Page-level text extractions
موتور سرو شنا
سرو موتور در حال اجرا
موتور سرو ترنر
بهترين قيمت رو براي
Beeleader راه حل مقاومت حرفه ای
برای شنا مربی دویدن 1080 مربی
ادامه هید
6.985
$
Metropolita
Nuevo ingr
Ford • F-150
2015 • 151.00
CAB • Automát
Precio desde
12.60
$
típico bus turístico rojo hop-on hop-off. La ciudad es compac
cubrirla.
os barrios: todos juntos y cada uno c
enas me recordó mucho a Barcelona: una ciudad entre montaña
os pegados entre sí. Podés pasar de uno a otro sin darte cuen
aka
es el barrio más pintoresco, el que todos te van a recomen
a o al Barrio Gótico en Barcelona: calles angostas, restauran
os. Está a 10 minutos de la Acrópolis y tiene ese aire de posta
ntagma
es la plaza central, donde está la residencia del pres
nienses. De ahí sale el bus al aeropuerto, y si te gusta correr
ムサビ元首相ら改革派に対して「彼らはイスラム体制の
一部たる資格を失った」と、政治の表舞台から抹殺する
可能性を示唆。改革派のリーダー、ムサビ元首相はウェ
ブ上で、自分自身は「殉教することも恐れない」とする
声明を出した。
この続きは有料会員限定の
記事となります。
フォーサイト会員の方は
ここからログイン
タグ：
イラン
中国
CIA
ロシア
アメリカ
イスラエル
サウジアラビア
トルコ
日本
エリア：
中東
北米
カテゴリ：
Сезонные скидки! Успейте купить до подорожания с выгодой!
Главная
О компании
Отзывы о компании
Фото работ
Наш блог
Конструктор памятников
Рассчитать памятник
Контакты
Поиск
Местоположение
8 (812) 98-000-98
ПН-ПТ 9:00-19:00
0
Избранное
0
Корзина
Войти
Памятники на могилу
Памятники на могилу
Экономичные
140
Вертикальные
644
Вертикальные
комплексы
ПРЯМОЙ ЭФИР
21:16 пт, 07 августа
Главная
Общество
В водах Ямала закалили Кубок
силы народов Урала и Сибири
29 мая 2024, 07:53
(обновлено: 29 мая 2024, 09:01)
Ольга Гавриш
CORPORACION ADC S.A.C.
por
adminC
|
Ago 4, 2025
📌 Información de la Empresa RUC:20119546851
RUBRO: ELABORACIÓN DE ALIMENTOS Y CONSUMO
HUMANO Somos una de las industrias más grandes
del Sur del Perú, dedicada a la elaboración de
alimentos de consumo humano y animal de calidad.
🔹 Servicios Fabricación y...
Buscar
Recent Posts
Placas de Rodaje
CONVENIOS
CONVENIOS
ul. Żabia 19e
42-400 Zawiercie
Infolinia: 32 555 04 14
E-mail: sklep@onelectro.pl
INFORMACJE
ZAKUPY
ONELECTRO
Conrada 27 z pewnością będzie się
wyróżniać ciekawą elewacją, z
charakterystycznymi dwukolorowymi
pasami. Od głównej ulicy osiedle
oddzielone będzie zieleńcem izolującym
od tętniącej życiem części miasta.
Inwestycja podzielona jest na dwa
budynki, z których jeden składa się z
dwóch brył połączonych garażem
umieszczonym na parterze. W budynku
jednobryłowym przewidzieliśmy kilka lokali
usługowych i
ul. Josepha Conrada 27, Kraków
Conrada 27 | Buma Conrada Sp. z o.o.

Task goal:
Only the number is wanted: how many lines of these entries contain the string "ciudad"?

Task output:
2